Sri Lanka’s potential as a developing country in global cybersecurity initiatives
David points out that developing countries like Sri Lanka can benefit significantly from joining international cybersecurity alliances such as the Global Forum on Cyber Expertise (GFCE) and the ITU Global Cybersecurity Agenda.
“These collaborations provide access to best practices, technical assistance, and capacity-building programs. Therefore, participation in global cybersecurity training programs offered by organisations like the United Nations and ITU is essential to enhance the skills of local cybersecurity professionals and build a robust workforce in such countries. Engaging in public-private partnerships (PPPs) with global tech companies and cybersecurity firms can help develop local capabilities through the transfer of knowledge, technology, and resources,” he emphasises.
Adopting international standards, such as ISO/IEC 27001 and the NIST Cybersecurity Framework, can improve the cybersecurity posture of local businesses and government institutions. Involvement in international cybersecurity exercises, like Cyber Storm and the ASEAN Cyber Drill, provides practical experience in handling cyber incidents and fosters international cooperation.
David says that a strong cybersecurity framework can also attract foreign investment by providing a secure digital environment, crucial for Sri Lanka’s economic growth and the development of its tech industry. “Ensuring the security of critical sectors such as finance, energy, and telecommunications is vital for national security and economic stability, preventing significant economic costs from cyberattacks,” he points out.
Enhancing digital transformation by securing digital infrastructure is therefore essential for implementing e-governance, digital banking, and other ICT initiatives, enabling the safe expansion of digital services. Strengthening cybersecurity builds trust among citizens, businesses, and international partners, which is crucial for the widespread adoption of digital services and international cooperation.

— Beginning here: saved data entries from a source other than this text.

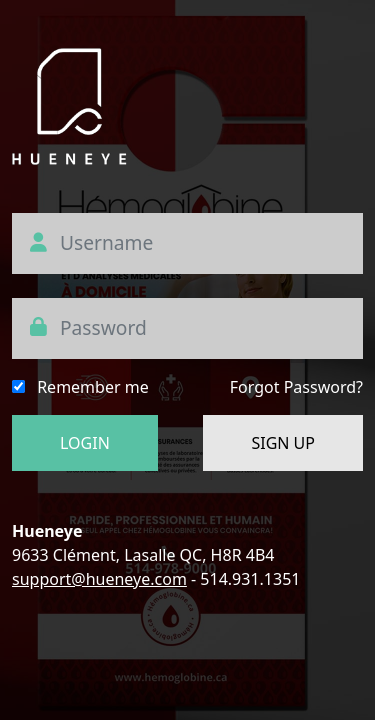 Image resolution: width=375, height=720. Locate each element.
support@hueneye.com (99, 579)
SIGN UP (283, 443)
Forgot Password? (296, 387) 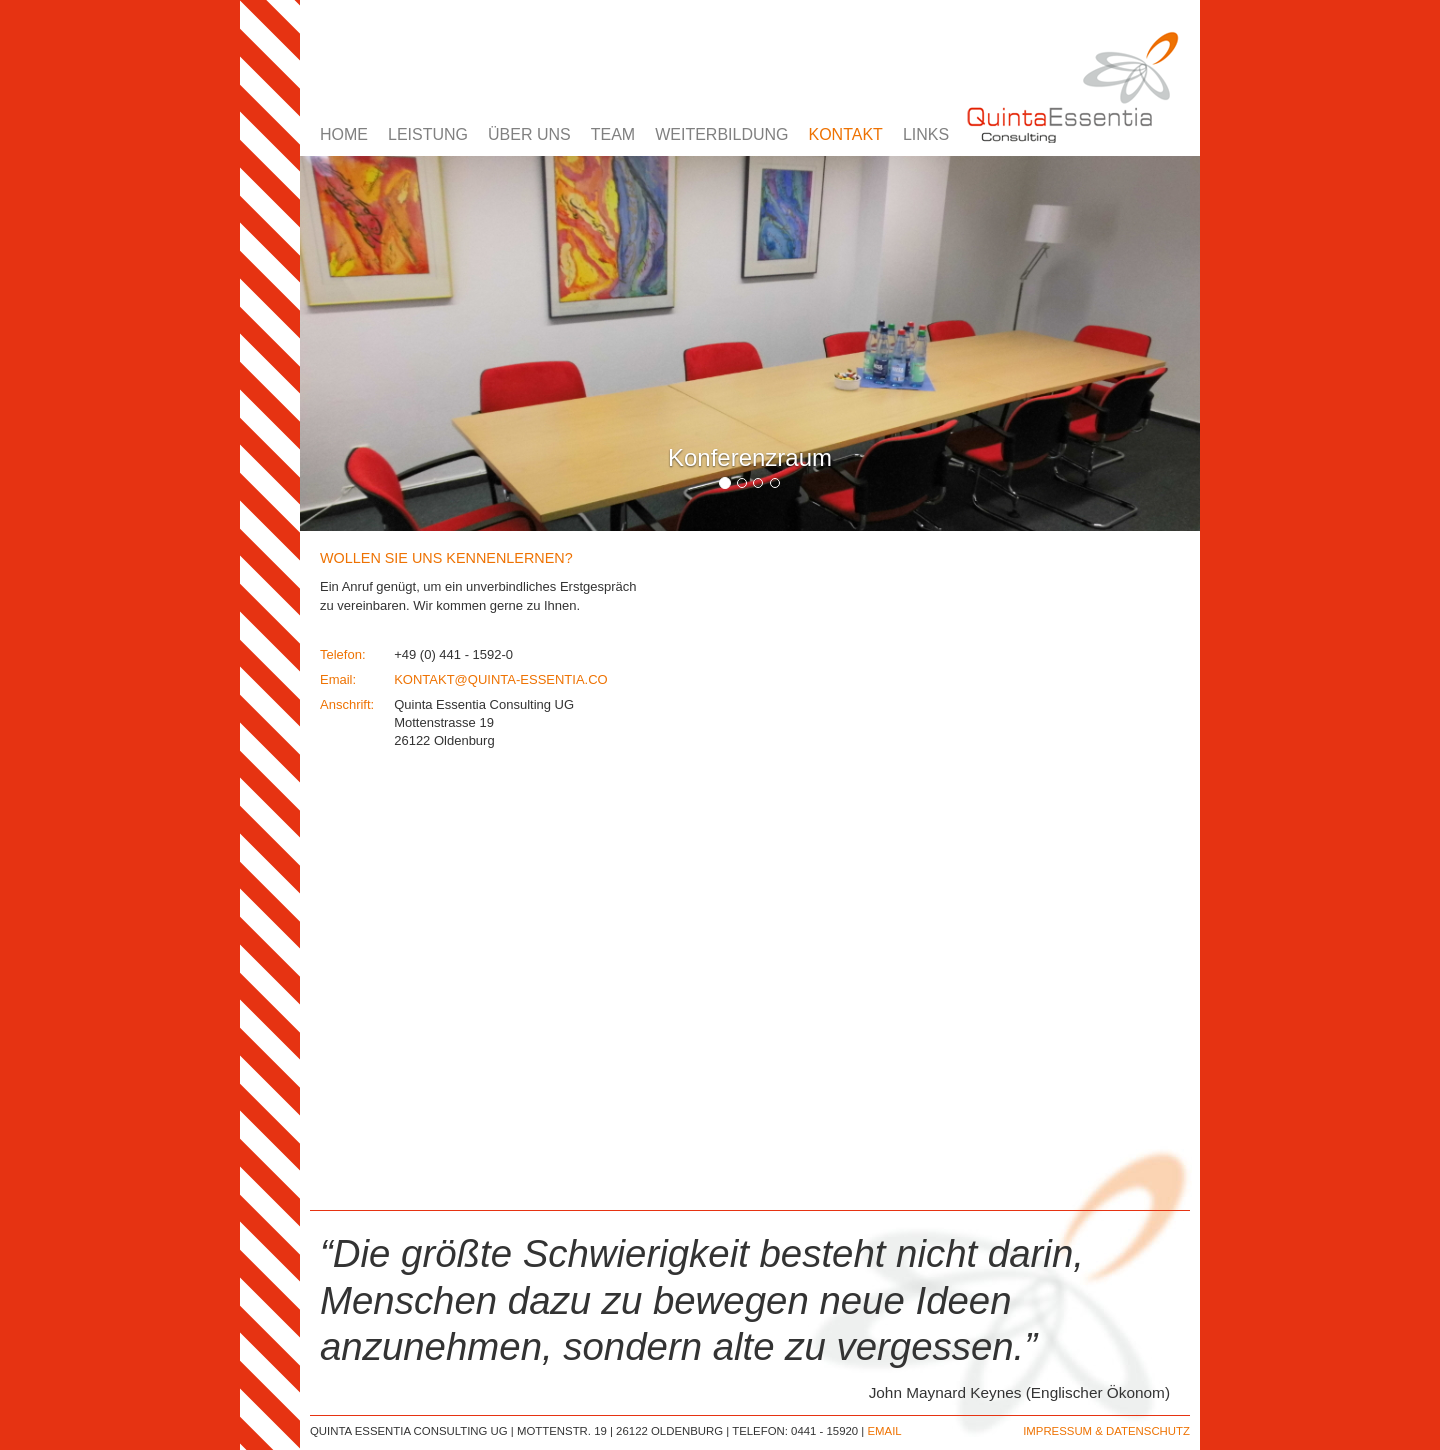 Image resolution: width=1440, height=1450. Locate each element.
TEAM (613, 134)
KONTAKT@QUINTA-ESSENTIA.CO (501, 679)
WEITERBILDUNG (721, 134)
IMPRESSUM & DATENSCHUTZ (1106, 1431)
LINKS (926, 134)
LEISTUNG (428, 134)
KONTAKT (846, 134)
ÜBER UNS (529, 134)
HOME (344, 134)
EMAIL (884, 1431) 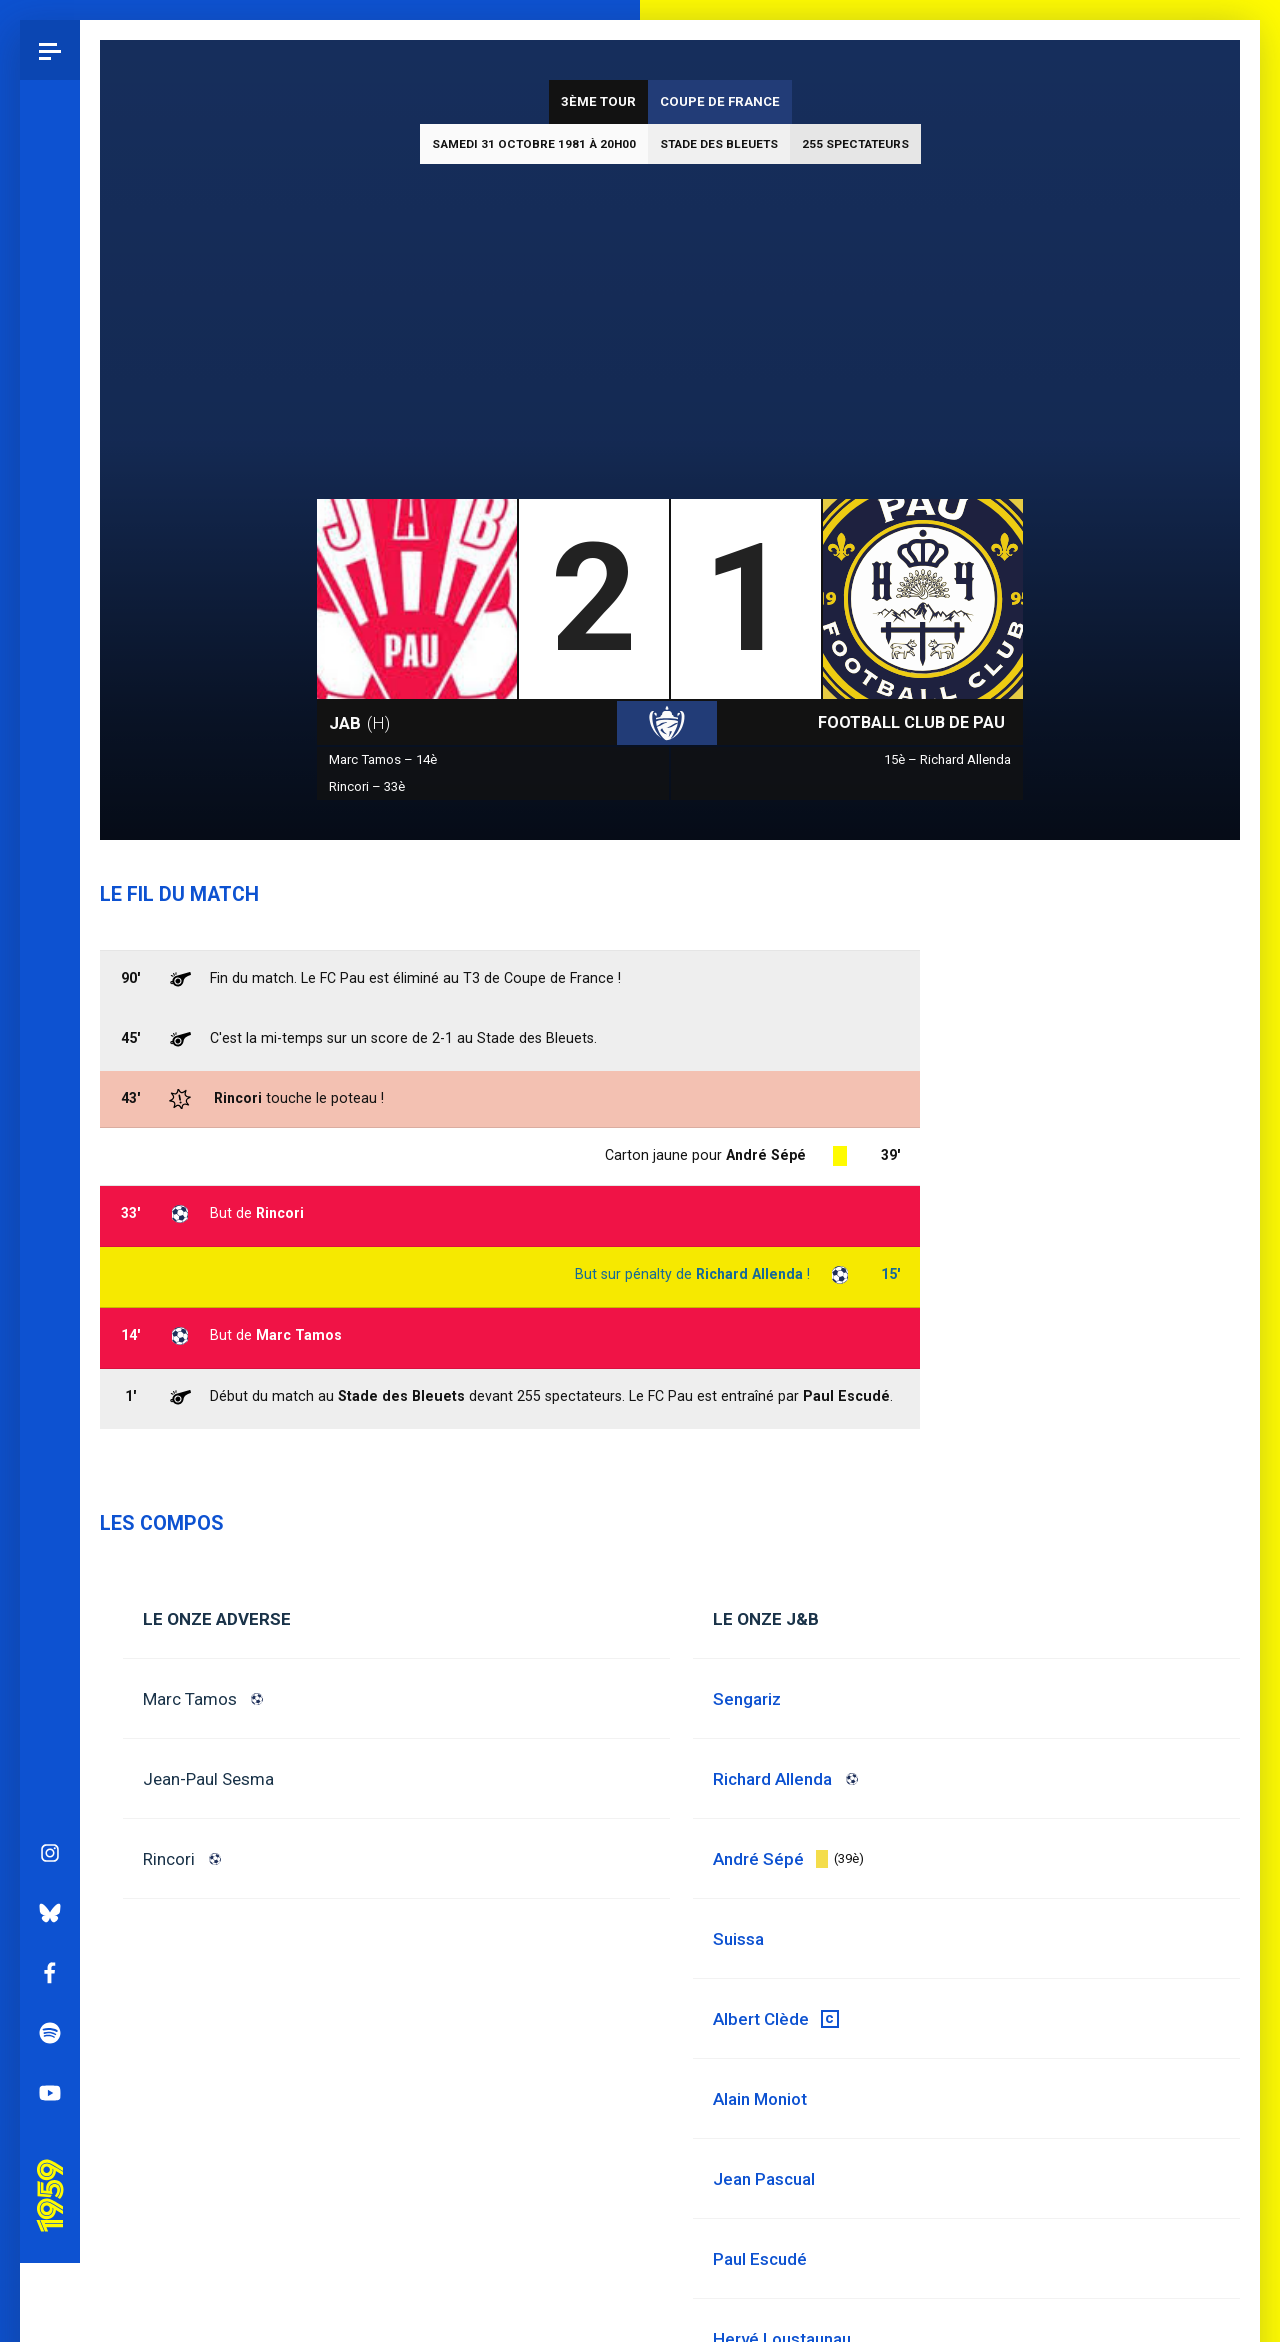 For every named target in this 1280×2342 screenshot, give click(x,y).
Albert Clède (761, 2019)
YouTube (50, 1029)
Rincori (169, 1859)
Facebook (50, 909)
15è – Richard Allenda (947, 759)
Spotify (50, 969)
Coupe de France (720, 101)
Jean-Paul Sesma (208, 1779)
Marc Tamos (190, 1699)
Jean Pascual (764, 2179)
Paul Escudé (760, 2259)
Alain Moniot (760, 2099)
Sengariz (747, 1699)
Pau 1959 (55, 1104)
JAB (359, 723)
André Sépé (766, 1155)
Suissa (738, 1939)
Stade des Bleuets (719, 144)
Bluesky (50, 849)
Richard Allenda (749, 1274)
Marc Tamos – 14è (383, 759)
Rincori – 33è (367, 786)
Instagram (50, 789)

Promoting Cybersecurity awareness through education
Including cybersecurity in education is equally vital for developing a skilled workforce. Integrating cybersecurity into curricula at all educational levels ensures a continuous pipeline of skilled professionals, preparing students for careers in cybersecurity and related fields, and addressing the global shortage of cybersecurity talent.
“Therefore, educating students about cybersecurity risks and best practices fosters a culture of awareness and equips individuals to protect themselves and their organisations from cyber threats. This education also encourages innovation and research, with higher education institutions becoming hubs for developing new cybersecurity technologies and solutions. This offers an excellent opportunity for foreign university-affiliated institutions in developing countries like Sri Lanka to promote a new sector in higher education and foster public-private partnerships for investment,” says David.
According to him, a well-educated populace is better equipped to recognise and respond to cyber threats, enhancing societal resilience against cyber incidents. For countries like Sri Lanka, participation in global cybersecurity initiatives is crucial for economic development, national security, and the protection of critical infrastructure.
David emphasises that despite technological advances, there is no perfect solution to cybersecurity. “The landscape is constantly evolving, with new threats emerging as quickly as old ones are mitigated, businesses and individuals must stay informed about the latest threats and defence mechanisms.Therefore, investing in reliable cybersecurity solutions and understanding the associated risks and protections is essential,” he says.